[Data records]
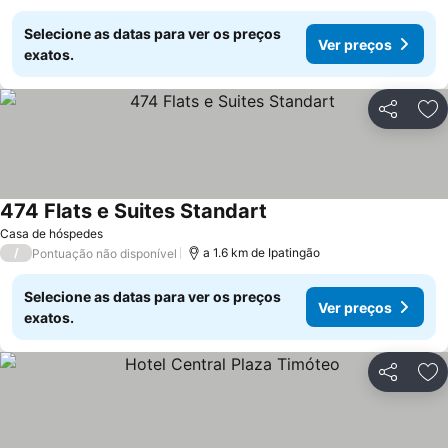
Selecione as datas para ver os preços
Ver preços
exatos.
Partilhar
Ad
474 Flats e Suites Standart
Ver preços
Casa de hóspedes
/
a 1.6 km de Ipatingão
Pontuação não disponível
Selecione as datas para ver os preços
Ver preços
exatos.
Partilhar
Ad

#### [WHAT IS NEEDED]
Transcribe each line above verbatim, with the pictures left out.

#### [OUTPUT OF THE TASK]
Selecione as datas para ver os preços
Ver preços
exatos.
Partilhar
Ad
474 Flats e Suites Standart
Ver preços
Casa de hóspedes
/
a 1.6 km de Ipatingão
Pontuação não disponível
Selecione as datas para ver os preços
Ver preços
exatos.
Partilhar
Ad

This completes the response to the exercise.